Personalmente penso che occorra una drastica rimessa in discussione degli attuali ammortizzatori sociali, che vada verso la creazione di un unico ammortizzatore sociale, appunto il RBI. Troppe sono le distorsioni, le iniquità e l’impraticabilità di accesso di quelli attuali. Alcune precondizioni potrebbero essere utili:
• La separazione tra assistenza e previdenza, ovvero tra fiscalità generale a carico della collettività e contributi sociali, a carico dei lavoratori e delle imprese (Inps). In altre parole, la somma che finanzia il reddito di base non deve derivare dai contributi sociali, ma piuttosto dal pagamento delle tasse dirette e indirette e dalle entrate fiscali generali dello Stato, relative ai diversi cespiti di reddito, qualunque sia la loro provenienza. Il reddito di base incorpora, sostituisce e universalizza gli attuali iniqui, parziali e distorsivi ammortizzatori sociali, non più da contabilizzare nel bilancio Inps ma all’interno del bilancio dello Stato (Legge Finanziaria nazionale e regionale). In tal modo, si riducono i contributi sociali (per la quota relativa agli ammortizzatori sociali), con l’effetto di far aumentare i salari e ridurre il costo del lavoro per le imprese.

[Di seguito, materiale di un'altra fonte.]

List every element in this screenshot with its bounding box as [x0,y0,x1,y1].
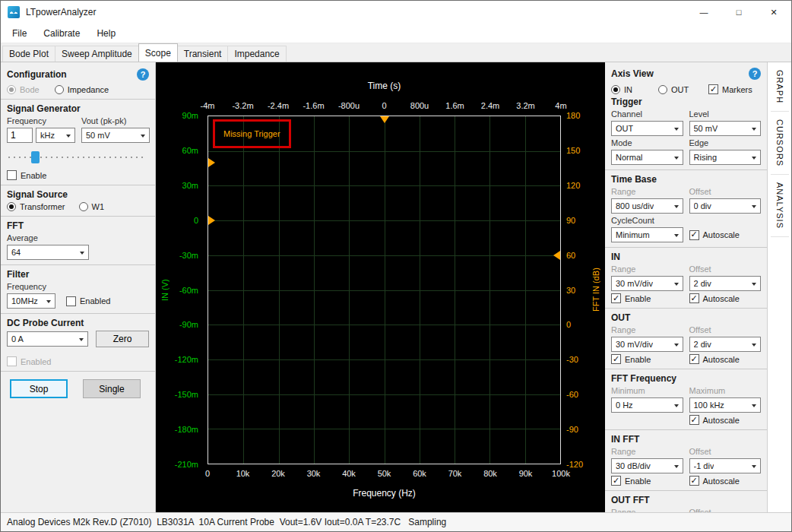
axis-out-radio[interactable]: OUT [658,85,705,94]
trigger-level-marker[interactable] [208,158,215,167]
in-enable-checkbox[interactable]: Enable [611,293,683,303]
dc-probe-enabled-checkbox: Enabled [7,356,149,366]
side-tab-graph[interactable]: GRAPH [771,62,789,112]
tick-label: -1.6m [303,101,324,110]
bode-radio: Bode [7,85,40,94]
tick-label: -4m [201,101,215,110]
in-fft-range-select[interactable]: 30 dB/div [611,458,683,473]
single-button[interactable]: Single [83,379,141,398]
tick-label: 20k [271,469,285,478]
tick-label: 30 [566,286,575,295]
in-offset-select[interactable]: 2 div [689,276,762,291]
in-fft-offset-select[interactable]: -1 div [689,458,762,473]
tab-sweep-amplitude[interactable]: Sweep Amplitude [55,46,139,62]
checkbox-box [689,230,699,240]
help-icon-configuration[interactable]: ? [137,68,149,81]
fft-frequency-maximum-select[interactable]: 100 kHz [689,397,762,413]
chevron-down-icon [752,128,756,131]
scope-plot: Time (s) -4m-3.2m-2.4m-1.6m-800u0800u1.6… [156,62,605,512]
divider [605,490,767,491]
signal-generator-enable-checkbox[interactable]: Enable [7,170,149,180]
configuration-panel: Configuration ? Bode Impedance Signal Ge… [1,62,156,512]
tick-label: -90 [566,425,578,434]
tab-transient[interactable]: Transient [177,46,229,62]
menu-help[interactable]: Help [88,24,124,43]
menu-file[interactable]: File [4,24,35,43]
in-fft-enable-checkbox[interactable]: Enable [611,476,683,486]
tick-label: 60 [566,251,575,260]
checkbox-box [708,84,718,94]
trigger-level-select[interactable]: 50 mV [689,121,762,136]
timebase-offset-select[interactable]: 0 div [689,198,762,214]
tick-label: -150m [175,390,198,399]
freq-axis-title: Frequency (Hz) [208,488,561,499]
filter-enabled-checkbox[interactable]: Enabled [66,296,110,306]
divider [1,264,155,265]
timebase-autoscale-checkbox[interactable]: Autoscale [689,230,762,240]
trigger-edge-select[interactable]: Rising [689,150,762,165]
in-fft-autoscale-checkbox[interactable]: Autoscale [689,476,762,486]
tick-label: -90m [179,320,198,329]
tab-scope[interactable]: Scope [138,43,178,62]
grid-line [489,116,490,464]
axis-view-header: Axis View [611,68,654,79]
markers-checkbox[interactable]: Markers [708,84,752,94]
vout-select[interactable]: 50 mV [81,128,150,143]
tick-label: -800u [338,101,360,110]
close-button[interactable]: ✕ [756,1,791,24]
help-icon-axis-view[interactable]: ? [749,68,761,80]
in-range-select[interactable]: 30 mV/div [611,276,683,291]
dc-probe-current-select[interactable]: 0 A [7,331,88,347]
trigger-mode-select[interactable]: Normal [611,150,683,165]
time-zero-marker[interactable] [380,116,389,123]
grid-line [455,116,455,464]
chevron-down-icon [752,157,756,160]
window-title: LTpowerAnalyzer [26,7,96,17]
divider [605,429,767,430]
side-tab-cursors[interactable]: CURSORS [771,112,789,175]
fft-average-select[interactable]: 64 [7,245,89,260]
trigger-channel-select[interactable]: OUT [611,121,683,136]
impedance-radio[interactable]: Impedance [55,85,109,94]
menu-calibrate[interactable]: Calibrate [35,24,88,43]
amplitude-slider[interactable] [8,150,144,165]
transformer-radio[interactable]: Transformer [7,202,65,211]
frequency-input[interactable] [7,128,33,143]
fft-offset-marker[interactable] [553,251,560,260]
stop-button[interactable]: Stop [10,379,68,398]
checkbox-box [66,296,76,306]
axis-in-radio[interactable]: IN [611,85,655,94]
fft-frequency-header: FFT Frequency [611,373,761,384]
minimize-button[interactable]: — [686,1,721,24]
frequency-unit-select[interactable]: kHz [36,128,75,143]
out-offset-select[interactable]: 2 div [689,337,762,352]
fft-frequency-autoscale-checkbox[interactable]: Autoscale [689,415,762,425]
side-tab-analysis[interactable]: ANALYSIS [771,175,789,237]
chevron-down-icon [141,135,145,138]
graph-area[interactable]: Missing Trigger [208,116,561,464]
timebase-range-select[interactable]: 800 us/div [611,198,683,214]
maximize-button[interactable]: □ [721,1,756,24]
out-fft-header: OUT FFT [611,495,761,505]
slider-thumb[interactable] [31,151,40,163]
out-range-select[interactable]: 30 mV/div [611,337,683,352]
w1-radio[interactable]: W1 [79,202,105,211]
tab-impedance[interactable]: Impedance [227,46,286,62]
divider [605,308,767,309]
filter-frequency-select[interactable]: 10MHz [7,293,55,309]
time-axis-title: Time (s) [208,81,561,91]
signal-generator-header: Signal Generator [7,103,149,114]
zero-button[interactable]: Zero [96,331,149,347]
time-axis-ticks: -4m-3.2m-2.4m-1.6m-800u0800u1.6m2.4m3.2m… [208,101,561,111]
fft-frequency-minimum-select[interactable]: 0 Hz [611,397,683,413]
cyclecount-select[interactable]: Minimum [611,227,683,242]
out-enable-checkbox[interactable]: Enable [611,354,683,364]
out-autoscale-checkbox[interactable]: Autoscale [689,354,762,364]
chevron-down-icon [79,338,84,341]
tab-bode-plot[interactable]: Bode Plot [2,46,55,62]
in-offset-marker[interactable] [208,216,215,225]
tick-label: 180 [566,111,580,120]
chevron-down-icon [674,283,679,286]
in-autoscale-checkbox[interactable]: Autoscale [689,293,762,303]
radio-dot [7,202,16,211]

• La costituzione di un bilancio autonomo di welfare. Occorre costituire e definire un bilancio suo proprio, dove vengono contabilizzate tutte le voci di entrata e di uscita, ovvero le fonti di finanziamento e le voci di spesa. La legge quadro 328/2000 di “riforma del welfare locale”, unitamente ad altre disposizioni legislative precedenti (in particolare il D.L. 31 marzo 1998, n. 112), consente tale innovazione, anche grazie alla possibile costituzione di un Osservatorio Regionale sul Welfare, che abbia come compito il monitoraggio della spesa sociale e la sua efficacia, l’analisi della composizione della ricchezza, della struttura del mercato del lavoro, della distribuzione del reddito e l’individuazione delle fasce sociali a rischio di povertà ed esclusione sociale. Tale bilancio è un sotto insieme del bilancio generale (regionale, nazionale o europeo). Tale operazione consente un processo di razionalizzazione, semplificazione e trasparenza, in grado di:
1. ridurre gli ambiti discrezionali di gestione del bilancio in materia di welfare, oggi suddivisi tra assessorati diversi (o centri di spesa) con bilanci separati, ognuno dei quali rappresenta un centro di potere;
2. ridurre le sovrapposizioni e le moltiplicazioni di spese e provvedimenti di protezione sociale, con un risparmio di bilancio, che si stima essere intorno al 5-7%;
3. snellire l’iter burocratico e centralizzare il processo di controllo e di monitoraggio, riducendo ulteriormente i costi della macchina statale.
• Ridefinizione, a fini fiscali, del concetto di attività lavorativa. Una definizione omogenea, seppur flessibile, di prestazione lavorativa, basata sul grado di dipendenza e di etero direzione, è necessaria per un equo trattamento nell’imposizione fiscale e nella contribuzione previdenziale.